RI News Portal. Wonosobo – Program Makan Bergizi Gratis (MBG) bukan sekadar kebijakan pangan, melainkan investasi jangka panjang bagi kualitas sumber daya manusia Indonesia. Berpijak pada amanat konstitusi—Pasal 28H ayat (1) dan Pasal 31 UUD 1945—program ini menegaskan bahwa akses terhadap nutrisi yang memadai merupakan hak dasar yang tak terpisahkan dari hak atas kesehatan dan pendidikan. Kekurangan gizi pada anak usia dini bukan hanya mengancam fisik, tetapi juga menghambat perkembangan kognitif dan potensi intelektual di masa depan.
Di Kabupaten Wonosobo, implementasi program ini menunjukkan perkembangan signifikan. Koordinator Wilayah MBG Kabupaten Wonosobo, Satika Mahda, mengungkapkan bahwa hingga saat ini telah beroperasi 78 dapur MBG di seluruh wilayah. Angka tersebut diproyeksikan terus bertambah hingga melampaui 100 dapur dalam waktu dekat, sejalan dengan target perluasan cakupan nasional.
“Proses pendirian dapur tidak serta-merta diberikan kepada siapa pun yang berminat,” tegas Satika dalam perbincangan eksklusif di sebuah kafe nyaman di Wonosobo. Ia menjelaskan bahwa Badan Gizi Nasional (BGN) menerapkan pengawasan ketat dengan serangkaian persyaratan yang wajib dipenuhi, mulai dari legalitas yayasan, kesesuaian lokasi dengan standar operasional prosedur (SOP), hingga ketersediaan modal dan infrastruktur penunjang.
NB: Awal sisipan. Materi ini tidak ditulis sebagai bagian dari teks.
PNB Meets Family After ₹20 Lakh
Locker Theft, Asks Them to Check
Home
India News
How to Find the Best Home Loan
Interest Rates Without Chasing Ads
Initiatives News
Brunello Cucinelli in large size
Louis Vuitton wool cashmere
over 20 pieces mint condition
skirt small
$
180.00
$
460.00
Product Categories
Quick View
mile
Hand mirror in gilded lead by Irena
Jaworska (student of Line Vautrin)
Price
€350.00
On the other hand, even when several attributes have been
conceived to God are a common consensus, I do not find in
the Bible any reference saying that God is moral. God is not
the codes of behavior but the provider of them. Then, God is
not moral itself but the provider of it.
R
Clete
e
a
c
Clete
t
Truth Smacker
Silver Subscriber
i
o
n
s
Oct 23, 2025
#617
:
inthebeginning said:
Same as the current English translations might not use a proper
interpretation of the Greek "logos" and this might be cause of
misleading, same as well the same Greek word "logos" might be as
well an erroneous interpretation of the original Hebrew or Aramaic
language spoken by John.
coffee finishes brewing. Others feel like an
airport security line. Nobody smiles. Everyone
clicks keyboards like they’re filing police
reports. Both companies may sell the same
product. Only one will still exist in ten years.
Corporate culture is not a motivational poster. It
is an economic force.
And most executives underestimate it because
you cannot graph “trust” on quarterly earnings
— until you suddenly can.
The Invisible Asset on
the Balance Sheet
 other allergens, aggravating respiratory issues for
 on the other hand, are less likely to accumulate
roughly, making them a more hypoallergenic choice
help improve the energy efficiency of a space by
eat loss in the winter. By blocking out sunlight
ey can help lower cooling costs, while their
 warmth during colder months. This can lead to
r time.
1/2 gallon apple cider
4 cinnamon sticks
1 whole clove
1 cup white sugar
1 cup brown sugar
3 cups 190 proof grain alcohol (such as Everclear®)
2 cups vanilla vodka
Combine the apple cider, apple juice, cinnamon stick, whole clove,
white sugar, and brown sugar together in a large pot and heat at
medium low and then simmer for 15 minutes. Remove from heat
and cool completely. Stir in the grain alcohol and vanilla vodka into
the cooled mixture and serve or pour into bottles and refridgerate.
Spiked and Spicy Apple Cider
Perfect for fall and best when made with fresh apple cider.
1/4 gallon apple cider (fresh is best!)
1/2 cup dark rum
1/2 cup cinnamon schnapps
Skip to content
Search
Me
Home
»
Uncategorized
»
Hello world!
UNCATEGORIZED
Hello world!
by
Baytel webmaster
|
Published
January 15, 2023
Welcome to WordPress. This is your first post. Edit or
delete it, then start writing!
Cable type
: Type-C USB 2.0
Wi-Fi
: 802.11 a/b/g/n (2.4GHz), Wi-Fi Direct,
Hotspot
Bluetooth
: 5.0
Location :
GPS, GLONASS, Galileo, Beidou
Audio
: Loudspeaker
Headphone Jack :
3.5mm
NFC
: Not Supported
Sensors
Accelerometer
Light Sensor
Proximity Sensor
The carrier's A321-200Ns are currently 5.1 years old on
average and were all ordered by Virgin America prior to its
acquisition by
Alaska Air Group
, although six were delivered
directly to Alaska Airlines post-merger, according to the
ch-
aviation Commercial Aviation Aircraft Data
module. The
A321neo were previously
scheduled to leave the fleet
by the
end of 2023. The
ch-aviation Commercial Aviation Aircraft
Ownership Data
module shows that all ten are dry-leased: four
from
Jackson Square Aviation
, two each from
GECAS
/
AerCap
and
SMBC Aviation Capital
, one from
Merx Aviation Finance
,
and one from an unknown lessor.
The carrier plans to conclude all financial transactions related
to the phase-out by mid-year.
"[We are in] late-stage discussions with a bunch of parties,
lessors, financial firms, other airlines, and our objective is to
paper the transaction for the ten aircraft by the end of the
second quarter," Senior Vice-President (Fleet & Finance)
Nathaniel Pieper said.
Setiap yayasan dibatasi maksimal mengelola 10 dapur, tanpa memandang kepemilikan, asalkan seluruh kriteria terpenuhi.

Langkah ini mencerminkan upaya serius pemerintah untuk menjamin kualitas dan akuntabilitas program. Satika menekankan bahwa pengawasan tidak hanya dilakukan oleh institusi negara, tetapi juga melibatkan partisipasi aktif masyarakat. “Kami sangat terbuka terhadap laporan dari masyarakat jika ditemukan indikasi penyimpangan atau ketidaksesuaian dengan SOP. Namun, laporan harus dilengkapi bukti yang jelas agar dapat segera ditindaklanjuti,” ujarnya.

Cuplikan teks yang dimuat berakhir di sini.